The outperformance on Queensland's population growth versus its Australian equivalent has been halved in the past year alone (in part, largely because as the slowdown has hit, there have been far fewer 'migrants' from the rest of Australia going north).
Looking at Queensland's economy, housing indicators are the only positive to emerge over the last 12 months. Business investment has particularly suffered, along with retail sales, which leaves output growth in the past year below the state's recent average.
Western Australia: Western Australia's population growth stalled fairly dramatically across 2009, but the labour requirements of the renewed mining boom may already be heralding a turnaround in the state's fortunes.
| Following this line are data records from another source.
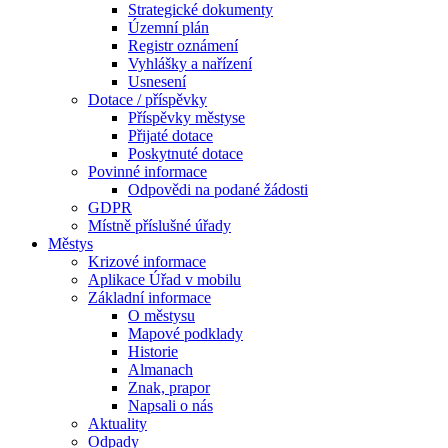
Strategické dokumenty
Územní plán
Registr oznámení
Vyhlášky a nařízení
Usnesení
Dotace / příspěvky
Příspěvky městyse
Přijaté dotace
Poskytnuté dotace
Povinné informace
Odpovědi na podané žádosti
GDPR
Místně příslušné úřady
Městys
Krizové informace
Aplikace Úřad v mobilu
Základní informace
O městysu
Mapové podklady
Historie
Almanach
Znak, prapor
Napsali o nás
Aktuality
Odpady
While that may sound like some relief for SMEs, many could soon face a return to the scarce labour availability of 2007 and 2008. However, chances are that any recovery in population growth will be lagging that in employment demand, and the risk of skill shortages biting very hard in the next two years is considerable.
WA's boom is starting to fire up once more as a quarter of a trillion dollars in resource and other investment projects try to jostle their way to the front of the queue in a state where one third of businesses are already complaining that labour is 'scarce'. That means the other yawning gap WA has to deal with is that between the intent of businesses to expand capacity versus available capacity for them to achieve that increase.
Housing starts and new motor vehicle registrations are the biggest contributors to growth for the state; however, growth in housing investment is below its long-term average. This indicates that while new houses are being built, little is being spent on renovating existing homes. Business investment has also fallen away significantly after experiencing very high growth rates over the last five years due to the mining booms in the Pilbara and Kalgoorlie regions.